Because the half-life of 99Tc is much greater than that of 99mTc, the longer a generator is left unwashed, the greater the percentage of medically useless 99Tc in the eluent becomes.
In order to get the greatest ratio of 99mTc to 99Tc, generators may be milked approximately every 6 hours. The ratio starts to approach equilibrium after 4 to 5 elutions.
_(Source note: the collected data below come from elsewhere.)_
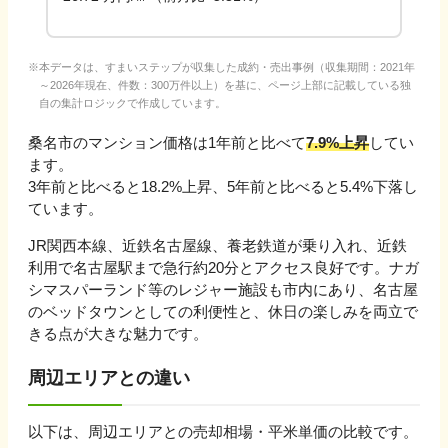
本データは、すまいステップが収集した成約・売出事例（収集期間：2021年
～2026年現在、件数：300万件以上）を基に、ページ上部に記載している独
自の集計ロジックで作成しています。
桑名市
のマンション価格は1年前と比べて
7.9%上昇
してい
ます。
3年前と比べると
18.2%上昇
、
5年前と比べると
5.4%下落
し
ています。
JR関西本線、近鉄名古屋線、養老鉄道が乗り入れ、近鉄
利用で名古屋駅まで急行約20分とアクセス良好です。ナガ
シマスパーランド等のレジャー施設も市内にあり、名古屋
のベッドタウンとしての利便性と、休日の楽しみを両立で
きる点が大きな魅力です。
周辺エリアとの違い
以下は、周辺エリアとの売却相場・平米単価の比較です。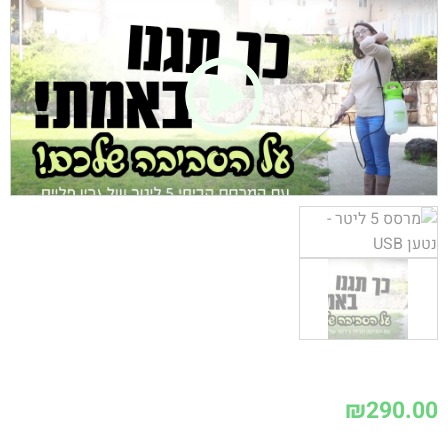
₪
290.00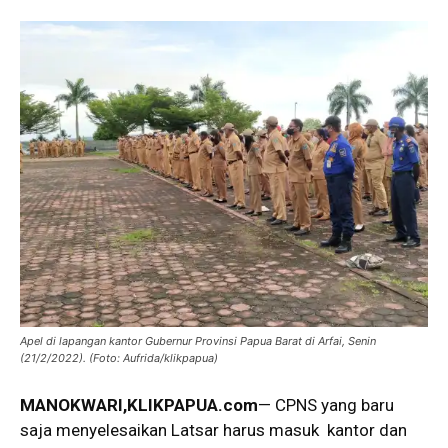
Apel di lapangan kantor Gubernur Provinsi Papua Barat di Arfai, Senin
(21/2/2022). (Foto: Aufrida/klikpapua)
MANOKWARI,KLIKPAPUA.com
— CPNS yang baru
saja menyelesaikan Latsar harus masuk kantor dan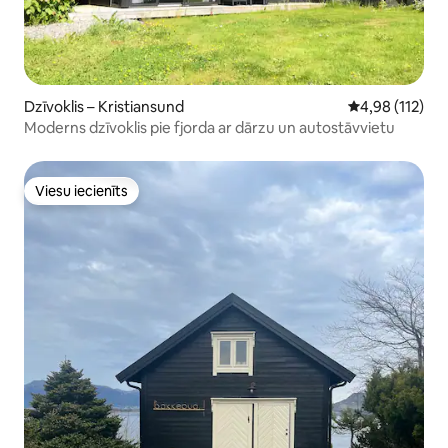
Dzīvoklis – Kristiansund
Vidējais vērtēj
4,98 (112)
Moderns dzīvoklis pie fjorda ar dārzu un autostāvvietu
Viesu iecienīts
Viesu iecienīts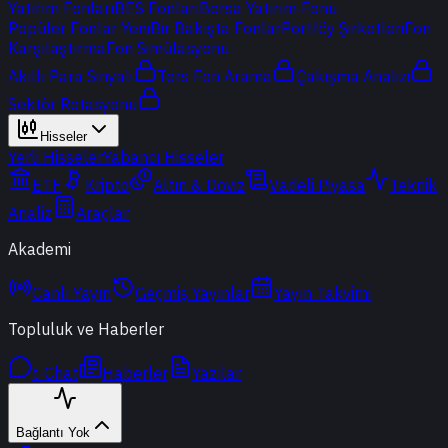
Yatırım Fonları
BES Fonları
Borsa Yatırım Fonu
Popüler Fonlar
Yeni
Bir Bakışta Fonlar
Portföy Şirketleri
Fon
Karşılaştırma
Fon Simülasyonu
Akıllı Para Sinyali
Ters Fon Arama
Çakışma Analizi
Sektör Rotasyonu
Hisseler
Yerli Hisseler
Yabancı Hisseler
ETF
Kripto
Altın & Döviz
Vadeli Piyasa
Teknik
Analiz
Araçlar
Akademi
Canlı Yayın
Geçmiş Yayınlar
Yayın Takvimi
Topluluk ve Haberler
t-Chat
Haberler
Yazılar
Bağlantı Yok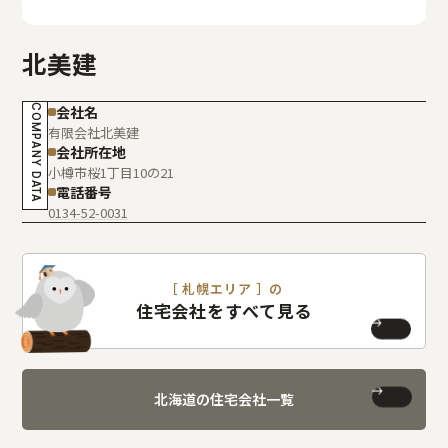
北美建
COMPANY DATA
会社名
有限会社北美建
会社所在地
小樽市桜1丁目10の21
電話番号
0134-52-0031
［ 札幌エリア ］の
住宅会社をすべて見る
北海道の住宅会社一覧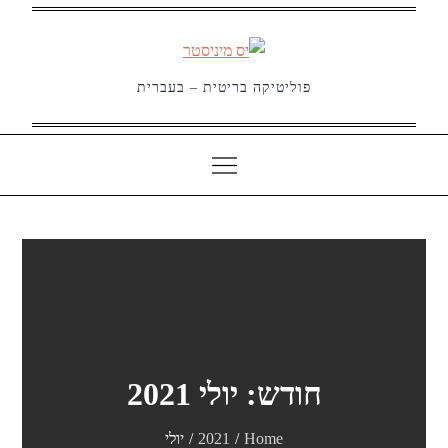
Ski
t
conten
פוליטיקה בריטית – בעברית
חודש:
יולי 2021
Home
2021
יולי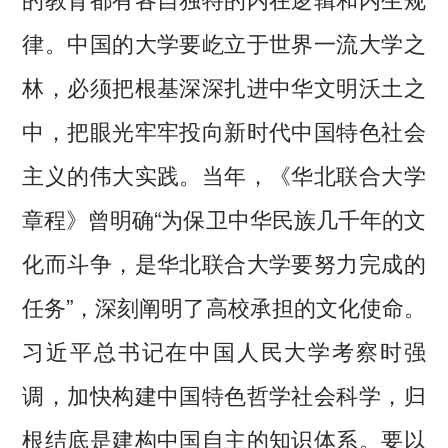
律。中国的大学要屹立于世界一流大学之
林，必须把根基深深扎进中华文明沃土之
中，把眼光牢牢投向新时代中国特色社会
主义的伟大实践。当年，《华北联合大学
章程》曾明确“为保卫中华民族几千年的文
化而斗争，是华北联合大学要努力完成的
任务”，深刻阐明了高校承担的文化使命。
习近平总书记在中国人民大学考察时强
调，加快构建中国特色哲学社会科学，归
根结底是建构中国自主的知识体系。要以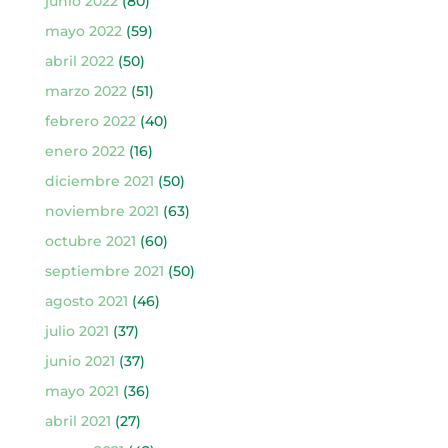
junio 2022
(80)
mayo 2022
(59)
abril 2022
(50)
marzo 2022
(51)
febrero 2022
(40)
enero 2022
(16)
diciembre 2021
(50)
noviembre 2021
(63)
octubre 2021
(60)
septiembre 2021
(50)
agosto 2021
(46)
julio 2021
(37)
junio 2021
(37)
mayo 2021
(36)
abril 2021
(27)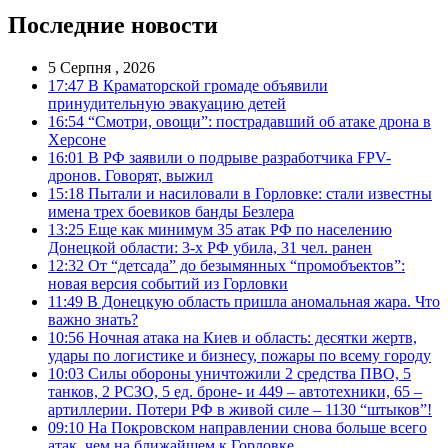
Последние новости
5 Серпня , 2026
17:47
В Краматорской громаде объявили
принудительную эвакуацию детей
16:54
“Смотри, овощи”: пострадавший об атаке дрона в
Херсоне
16:01
В РФ заявили о подрыве разработчика FPV-
дронов. Говорят, выжил
15:18
Пытали и насиловали в Горловке: стали известны
имена трех боевиков банды Безлера
13:25
Еще как минимум 35 атак РФ по населению
Донецкой области: 3-х РФ убила, 31 чел. ранен
12:32
От “детсада” до безымянных “промобъектов”:
новая версия событий из Горловки
11:49
В Донецкую область пришла аномальная жара. Что
важно знать?
10:56
Ночная атака на Киев и область: десятки жертв,
удары по логистике и бизнесу, пожары по всему городу
10:03
Силы обороны уничтожили 2 средства ПВО, 5
танков, 2 РСЗО, 5 ед. броне- и 449 – автотехники, 65 –
артиллерии. Потери РФ в живой силе – 1130 “штыков”!
09:10
На Покровском направлении снова больше всего
атак, чем на ближайшем к Горловке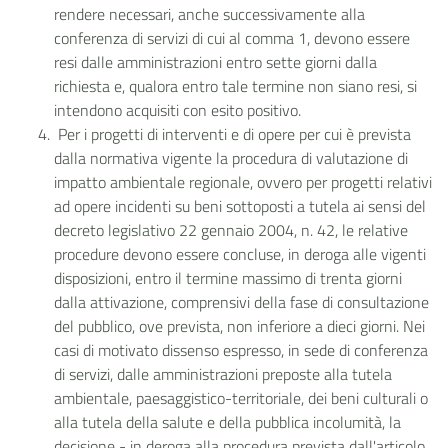
rendere necessari, anche successivamente alla
conferenza di servizi di cui al comma 1, devono essere
resi dalle amministrazioni entro sette giorni dalla
richiesta e, qualora entro tale termine non siano resi, si
intendono acquisiti con esito positivo.
Per i progetti di interventi e di opere per cui è prevista
dalla normativa vigente la procedura di valutazione di
impatto ambientale regionale, ovvero per progetti relativi
ad opere incidenti su beni sottoposti a tutela ai sensi del
decreto legislativo 22 gennaio 2004, n. 42, le relative
procedure devono essere concluse, in deroga alle vigenti
disposizioni, entro il termine massimo di trenta giorni
dalla attivazione, comprensivi della fase di consultazione
del pubblico, ove prevista, non inferiore a dieci giorni. Nei
casi di motivato dissenso espresso, in sede di conferenza
di servizi, dalle amministrazioni preposte alla tutela
ambientale, paesaggistico-territoriale, dei beni culturali o
alla tutela della salute e della pubblica incolumità, la
decisione - in deroga alla procedura prevista dall'articolo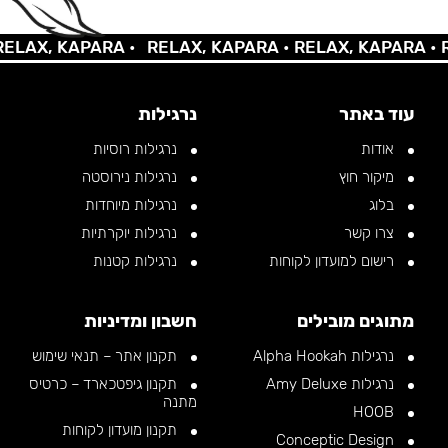
AX, KAPARA •
RELAX, KAPARA •
RELAX, KAPARA •
REL
עוד באתר
נרגילות
אודות
נרגילות רוסיות
מיקור חוץ
נרגילות נירוסטה
בלוג
נרגילות מיוחדות
צרו קשר
נרגילות יוקרתיות
רישום למועדון לקוחות
נרגילות קטנות
מתוגים מובילים
חשבון ומדיניות
נרגילות Alpha Hookah
תקנון אתר – תנאי שימוש
נרגילות Amy Deluxe
תקנון גיפטכארד – כרטיס
מתנה
HOOB
תקנון מועדון לקוחות
Conceptic Design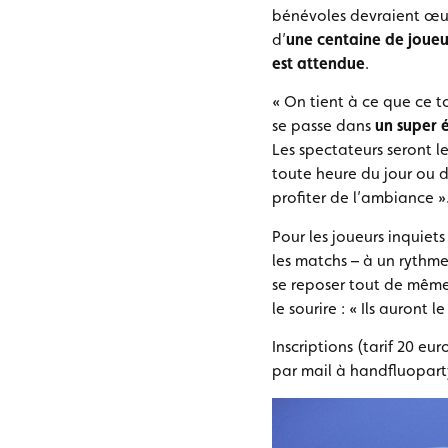
bénévoles devraient œuv
d’
une centaine de joueu
est attendue
.
« On tient à ce que ce t
se passe dans
un super é
Les spectateurs seront l
toute heure du jour ou d
profiter de l’ambiance »
Pour les joueurs inquiet
les matchs – à un rythm
se reposer tout de même
le sourire : « Ils auront 
Inscriptions (tarif 20 eu
par mail à handfluopar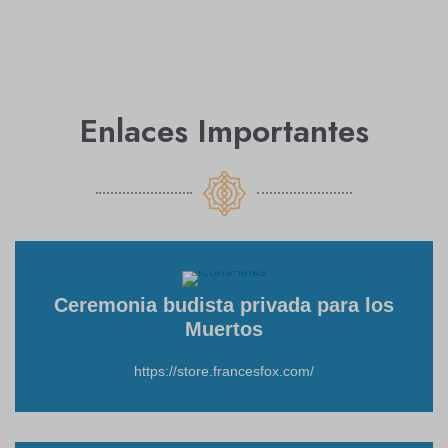
Enlaces Importantes
Ceremonia budista privada para los
Muertos
https://store.francesfox.com/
99mTc has a half-life of 6 hours, and decays to 99Tc. The most common mode of decay ( ~88% ) is by releasing a gamma ray. Approximately 98.6% of these rays are 140.5 keV, with the remaining 1.4% being 142.6 keV. The other ~12% of the time, 99mTc decays via internal conversion; this is when the nucleus interacts electromagnetically with one of the electrons in the inner electron shells, causing the electron to be ejected. This ejected electron has an energy of ~140 keV, and ionizes tissue in same way as beta particles do. These ~140 keV (8.8 pm) gamma rays are easily detected by conventional X-ray detectors.
The resultant 99Tc has a half-life of 211,100 years, which eventually beta decays ( 249 keV ) to the stable ruthenium-99.